Just as you don’t need every tool in a well-stocked toolbox, you probably won’t need each one of these mental tools. I don’t agree with each and every one either, but they will certainly make you analyze how you make decisions or behave in certain ways.
For example, he describes why something called Base-Rate Neglect is one of the most common ‘thinking errors’ around. This basically means that if you present someone with base rate (general) information and with specific information, they tend to focus more on the specific. Dobelli explains Gambler’s Fallacy, Social Loafing (why people don’t give 100% when they are working on a team), Conjunction Fallacy, Action Bias, Counterproductivity, End of History Illusion (this was interesting, I’d never really thought about that before), Duration Neglect (how your memory works in regard to past experiences), and why a sense of purpose and pleasure is essential. Do you really have to have an opinion about everything? Accumulation of knowledge does not equal wisdom and 90% of everything is crap. (Since I’m writing about them, I’m obviously placing Dobelli’s books in the other 10%...)

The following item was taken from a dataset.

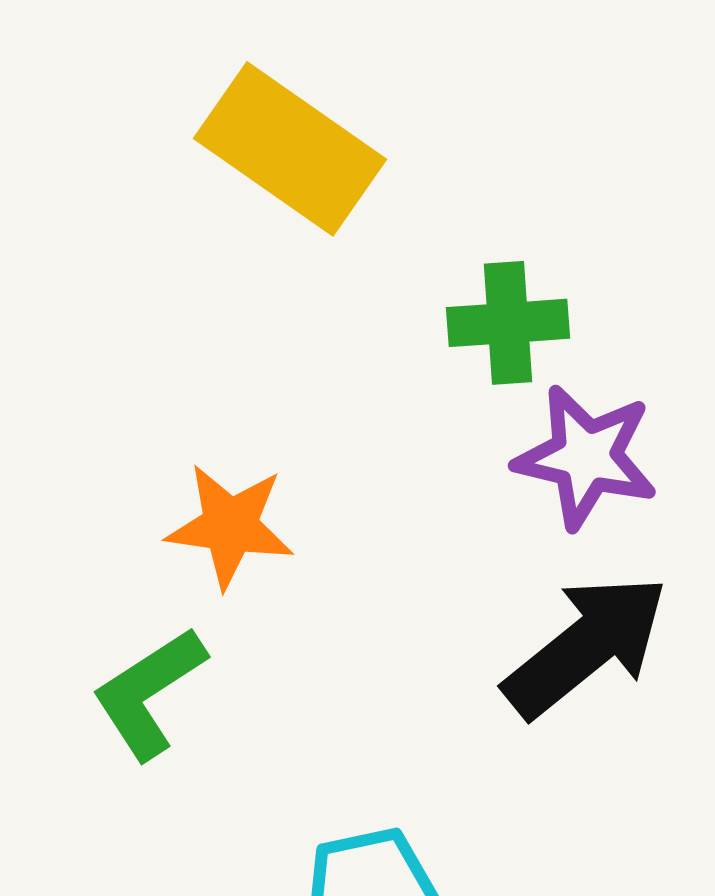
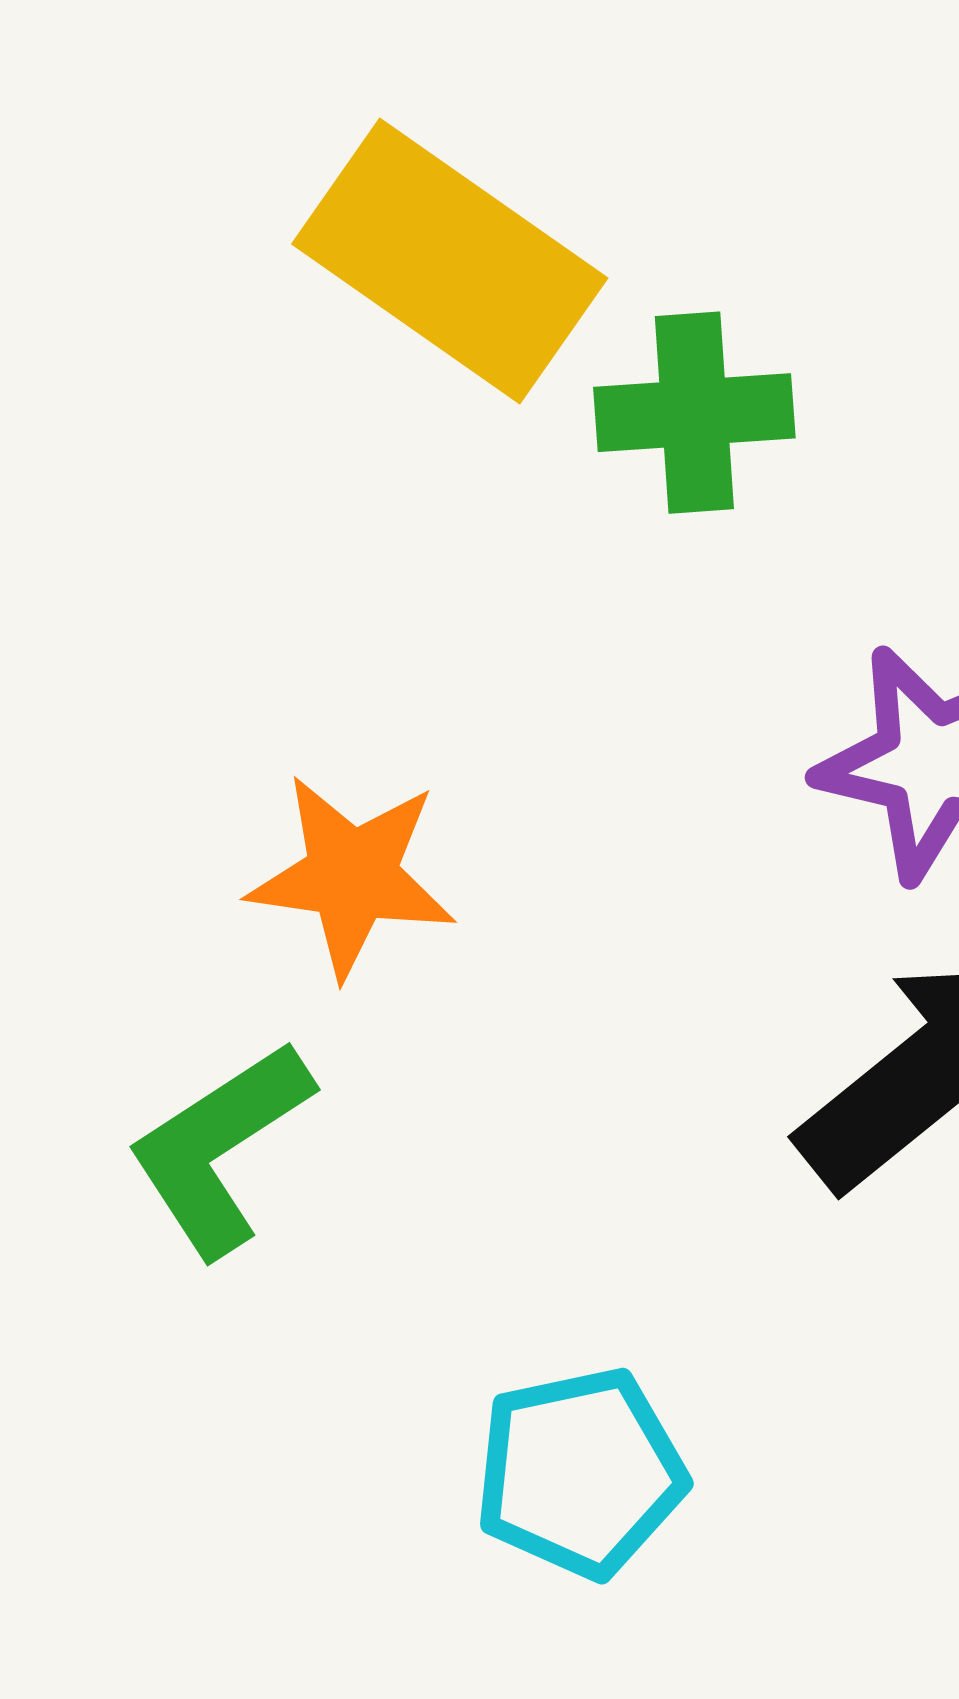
green cross: (508, 323) -> (694, 413), moved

I could go on and on, chapter by chapter, but people should have their own toolkits. Be prepared to invest in both books though; once you read one, you’ll want the other one too. And it’s not just dry theory. Dobelli spices up these mental tools with anecdotes and examples from real life, making them easily understandable, and often quite amusing. One of my favourite anecdotes is the one about Max Planck and his Chauffeur, to explain what real knowledge is all about.
I did, however, find one problem with these books. But no panic, I have the solution as well!
Ideally one should read a chapter and then think about if and how this ‘tool’ could be used in your own life. However, the next chapter sounds so interesting and you think, well, I’ll just read this one too and then think about it. Before you know it, you’ve finished the entire book in one swoop and can’t remember all the stuff you were supposed to think about. (I’m not the only one this has happened to, I asked others who have read the book, and they all did this.)
Go ahead and read it cover to cover without feelings of guilt. You won’t be able to stop reading anyway. (and since this is one of those things you cannot change, just have the serenity to accept the fact… :-D) Then go back and read it again. This time you will have more patience and motivation to ponder the issues. In fact, in one of his essays, Dobelli writes that a good book should be read twice. (Possibly he meant his own…?)
Rolf Dobelli’s books have been translated from German into 40 languages (including Finnish!) so there’s a good chance you’ll find this toolkit in your native language too!